Editor's note: For more on business locations in Mexico, see
ComEd, Partners Creating $65M Wind Farm in Illinois
Commonwealth Edison (ComEd), one of the largest U.S. utilities, has joined forces with two other companies in announcing a venture to create 34 wind turbines near Tiskilwa, Ill., some 110 miles (176 kilometers) west of Chicago. The three-pronged alliance comes as a host of utilities are striving to develop alternative energy sources. Several major factors are intensifying pressures for greater use of "green power." One huge factor: Traditional power sources like coal and oil will eventually simply run out, many leading scientists and energy analysts agree. Another major factor is the continually higher profiles that environmental issues are assuming in site selections, particularly with manufacturing projects.
The new Illinois endeavor will answer part of that challenge by creating one of the largest North American wind farms east of the Mississippi River.
"Wind power is a desirable alternate source of energy because it is renewable and environmentally friendly," said Arlene Juracek, ComEd vice president of regulatory and strategic services.
ComEd Sole Customer for Power OutputIllinois Wind Energy (IWE) and Tomen Power Corp. (TPC) are ComEd's co-developers on the wind farm in north Illinois, which will rise in Bureau County's Crescent Ridge area.
"This project puts Illinois Wind Energy at the forefront of commercial-scale wind development in Illinois," said Stefan Noe, president of IWE, an Illinois limited liability company that was formed in September 2000 to develop utility-scale wind farms in the Prairie State.
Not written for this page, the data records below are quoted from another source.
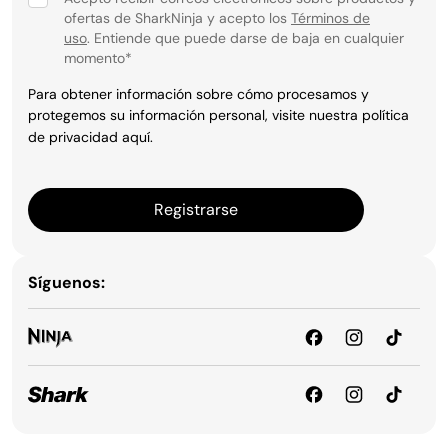
ofertas de SharkNinja y acepto los
Términos de
uso
. Entiende que puede darse de baja en cualquier
momento
*
Para obtener información sobre cómo procesamos y
protegemos su información personal, visite nuestra política
de privacidad
aquí
.
Registrarse
Síguenos:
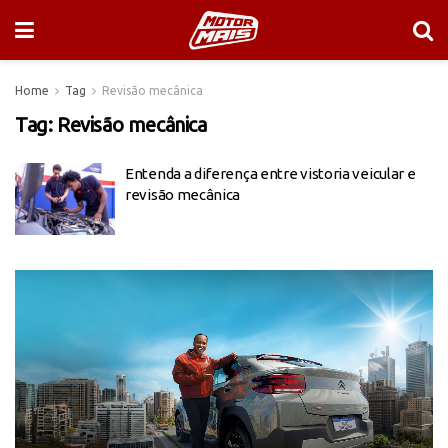
Home
Tag
Revisão mecânica
Tag:
Revisão mecânica
Entenda a diferença entre vistoria veicular e
revisão mecânica
Tocador
de
vídeo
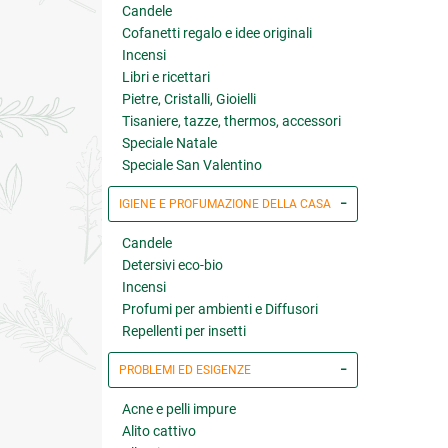
Candele
Cofanetti regalo e idee originali
Incensi
Libri e ricettari
Pietre, Cristalli, Gioielli
Tisaniere, tazze, thermos, accessori
Speciale Natale
Speciale San Valentino
IGIENE E PROFUMAZIONE DELLA CASA
Candele
Detersivi eco-bio
Incensi
Profumi per ambienti e Diffusori
Repellenti per insetti
PROBLEMI ED ESIGENZE
Acne e pelli impure
Alito cattivo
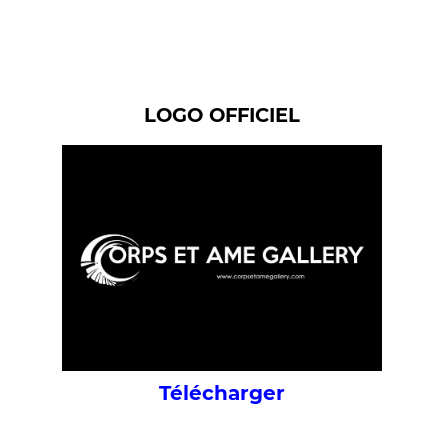
LOGO OFFICIEL
Télécharger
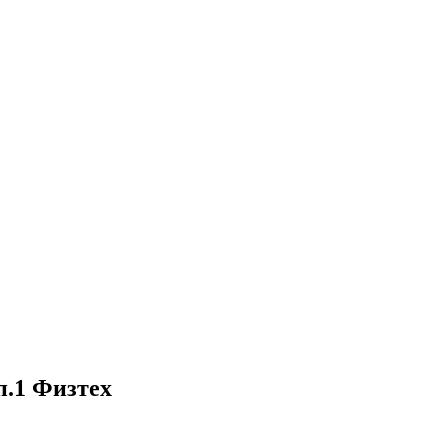
1 Физтех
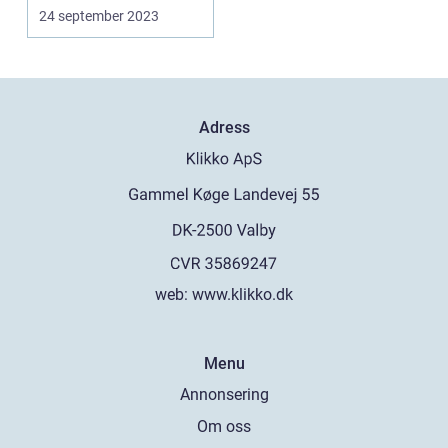
ställning på den
24 september 2023
nordiska...
Adress
web:
www.klikko.dk
Menu
Annonsering
Om oss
The Crescent Ridge project will take shape inside a belt of 2,200 acres (880 hectares) of working farmland. The 34 wind turbines, however, will only occupy 20 (eight hectares) acres of that space. All the surrounding land will be unaffected and will continue to be available for farming, ComEd officials said. The 24 turbines will have a collective output of 51 megawatts, enough electricity to power 20,000 homes.
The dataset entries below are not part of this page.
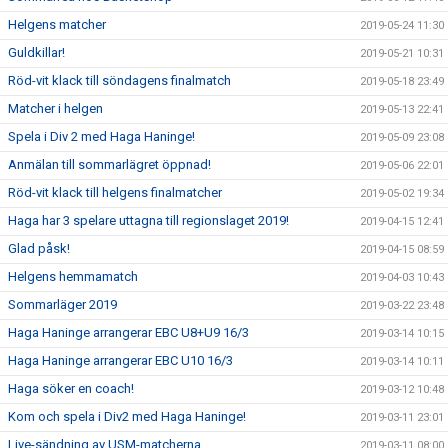
Helgens matcher
2019-05-24 11:30
Guldkillar!
2019-05-21 10:31
Röd-vit klack till söndagens finalmatch
2019-05-18 23:49
Matcher i helgen
2019-05-13 22:41
Spela i Div 2 med Haga Haninge!
2019-05-09 23:08
Anmälan till sommarlägret öppnad!
2019-05-06 22:01
Röd-vit klack till helgens finalmatcher
2019-05-02 19:34
Haga har 3 spelare uttagna till regionslaget 2019!
2019-04-15 12:41
Glad påsk!
2019-04-15 08:59
Helgens hemmamatch
2019-04-03 10:43
Sommarläger 2019
2019-03-22 23:48
Haga Haninge arrangerar EBC U8+U9 16/3
2019-03-14 10:15
Haga Haninge arrangerar EBC U10 16/3
2019-03-14 10:11
Haga söker en coach!
2019-03-12 10:48
Kom och spela i Div2 med Haga Haninge!
2019-03-11 23:01
Live-sändning av USM-matcherna
2019-03-11 08:00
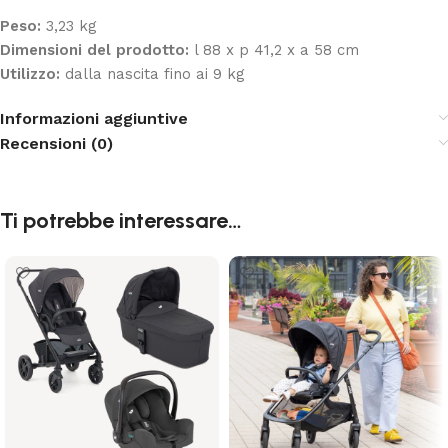
Peso:
3,23 kg
Dimensioni del prodotto:
l 88 x p 41,2 x a 58 cm
Utilizzo:
dalla nascita fino ai 9 kg
Informazioni aggiuntive
Recensioni (0)
Ti potrebbe interessare…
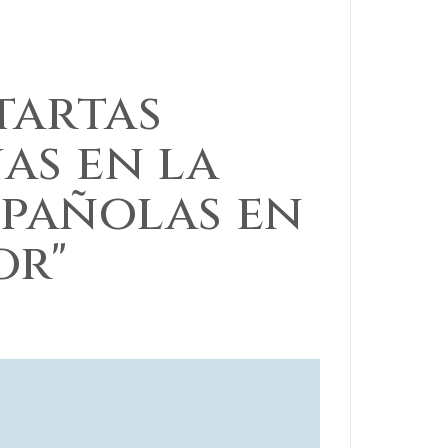
tartas
as en la
spañolas en
or"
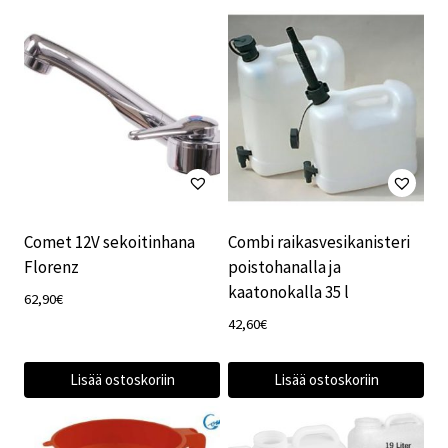
Comet 12V sekoitinhana
Combi raikasvesikanisteri
Florenz
poistohanalla ja
kaatonokalla 35 l
62,90
€
42,60
€
Lisää ostoskoriin
Lisää ostoskoriin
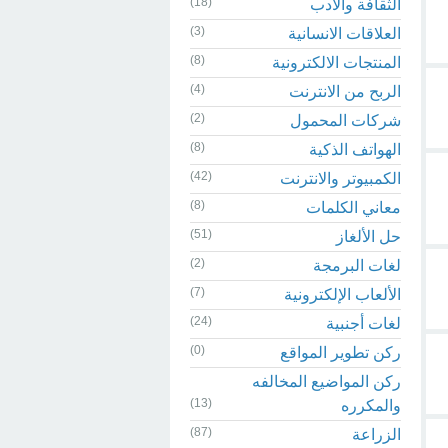
(18)
الثقافة والادب
(3)
العلاقات الانسانية
(8)
المنتجات الالكترونية
(4)
الربح من الانترنت
(2)
شركات المحمول
(8)
الهواتف الذكية
(42)
الكمبيوتر والانترنت
(8)
معاني الكلمات
(51)
حل الألغاز
(2)
لغات البرمجة
(7)
الألعاب الإلكترونية
(24)
لغات أجنبية
(0)
ركن تطوير المواقع
ركن المواضيع المخالفه
(13)
والمكرره
(87)
الزراعة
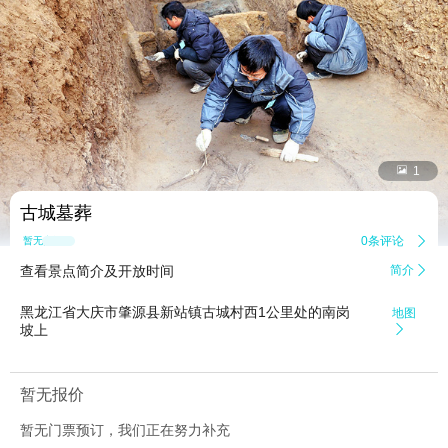


1
古城墓葬
0条评论

暂无点评
查看景点简介及开放时间
简介

黑龙江省大庆市肇源县新站镇古城村西1公里处的南岗
地图
坡上

暂无报价
暂无门票预订，我们正在努力补充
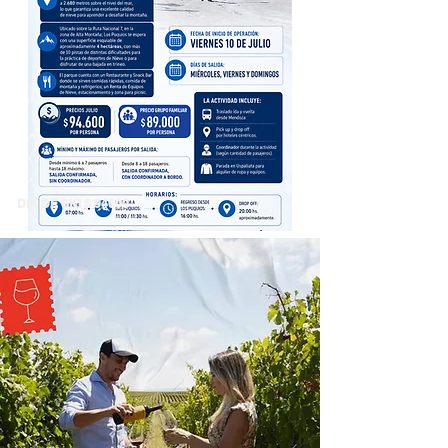
DIA DE SKI $ 94600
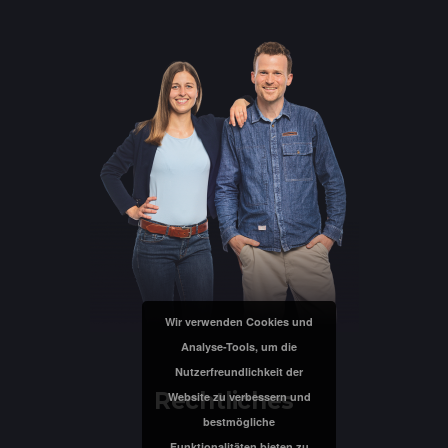
Wir verwenden Cookies und
Analyse-Tools, um die
Nutzerfreundlichkeit der
Rechtliches
Website zu verbessern und
bestmögliche
Funktionalitäten bieten zu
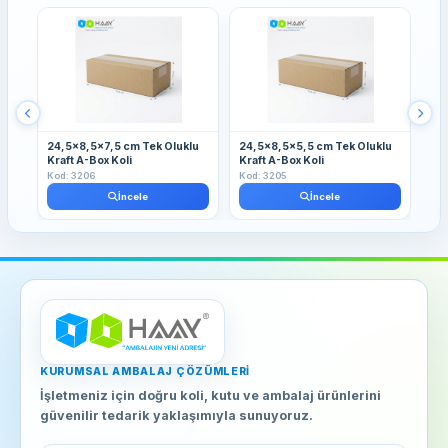
24,5x8,5x7,5 cm Tek Oluklu
24,5x8,5x5,5 cm Tek Oluklu
21x
Kraft A-Box Koli
Kraft A-Box Koli
A-B
Kod: 3206
Kod: 3205
Kod
İncele
İncele
KURUMSAL AMBALAJ ÇÖZÜMLERI
İşletmeniz için doğru koli, kutu ve ambalaj ürünlerini
güvenilir tedarik yaklaşımıyla sunuyoruz.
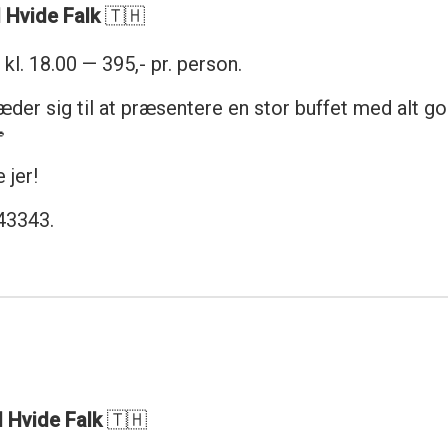
 Hvide Falk
🇹🇭
kl. 18.00 — 395,- pr. person.
der sig til at præsentere en stor buffet med alt go

 jer!
943343.
l Hvide Falk
🇹🇭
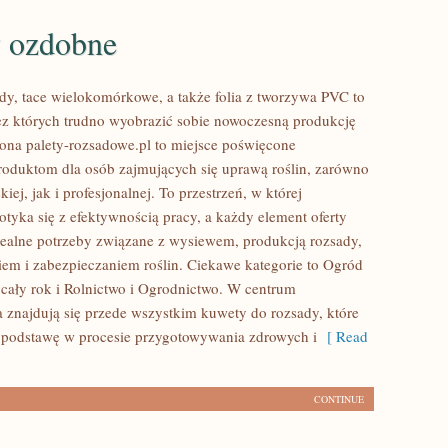
y ozdobne
ady, tace wielokomórkowe, a także folia z tworzywa PVC to
ez których trudno wyobrazić sobie nowoczesną produkcję
rona palety-rozsadowe.pl to miejsce poświęcone
oduktom dla osób zajmujących się uprawą roślin, zarówno
kiej, jak i profesjonalnej. To przestrzeń, w której
otyka się z efektywnością pracy, a każdy element oferty
ealne potrzeby związane z wysiewem, produkcją rozsady,
m i zabezpieczaniem roślin. Ciekawe kategorie to Ogród
cały rok i Rolnictwo i Ogrodnictwo. W centrum
a znajdują się przede wszystkim kuwety do rozsady, które
ą podstawę w procesie przygotowywania zdrowych i
[ Read
CONTINUE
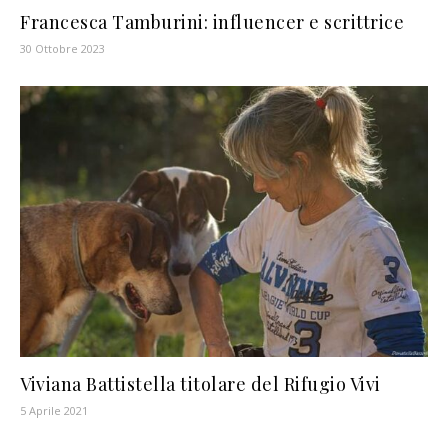
Francesca Tamburini: influencer e scrittrice
30 Ottobre 2023
Viviana Battistella titolare del Rifugio Vivi
5 Aprile 2021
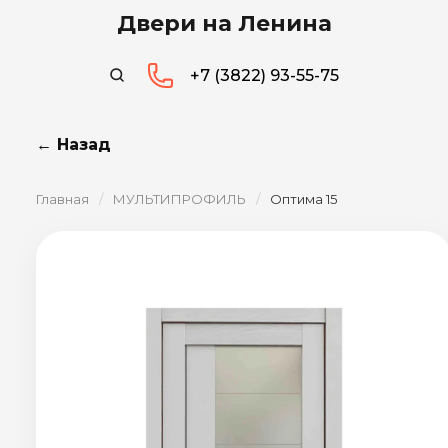
Двери на Ленина
+7 (3822) 93-55-75
← Назад
Главная
/
МУЛЬТИПРОФИЛЬ
/
Оптима 15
ComEd, which has more than $15 billion in annual revenues, will be the Crescent Ridge wind farm's sole customer.
"The power purchase agreement with ComEd provides the economic assurance to make this project possible," Noe said. "ComEd has not only made a significant commitment to help bring the Crescent Ridge wind project to life, but also is making a significant commitment to the environment and to Illinois' future."
TPC, the project's third partner, is financing the wind farm. TPC is a subsidiary of Tomen Power Holdings, one of the largest wind-power developers, with operating facilities accounting for some 5 percent of the world's total wind-power generation.
Gusts of Air Can Be a Location PlusMore than a few areas futilely try to land expansion projects by largely blowing hot - and empty - air, many site selectors contend. Fast-blowing air, however, was exactly why the Tiskilwa area landed the new wind farm.
The Crescent Ridge area has an average wind speed of 17 miles per hour (27.2 kilometers per hour), one of the state's highest rates. Illinois as a whole ranks 16th among U.S. states in wind-power generating capacity.
"Illinois is positioned to be a leader in renewable resources, especially with respect to wind generation," Juracek said.
The strong gusts at Crescent Ridge are a must, given the huge dimension of the wind farm's 34 turbines. Those turbines are 380 feet (115 meters) high, equipped with three-blade rotors that stretch out 235 feet (71 meters) in diameter. Rolling Meadows, Ill.-based NEG Micon will supply the turbines for the Crescent Ridge wind farm.
One of the state's most notably wind-worthy locales - Chicago, the fabled Windy City - is watching the Crescent Ridge project with interest. Chicago has a five-year goal of deriving a fourth of its total power from alternative sources. The city intends to meet its 20-percent goal for "green power" by utilizing a mix of hydropower, solar power and power from landfill gas, Chicago officials said.
Chicago, however, will need to separately negotiate with ComEd to secure part of the Crescent Ridge farm's output. That's just what the city intends to do, according to Dept. of the Environment Commissioner Marcia Jimenez.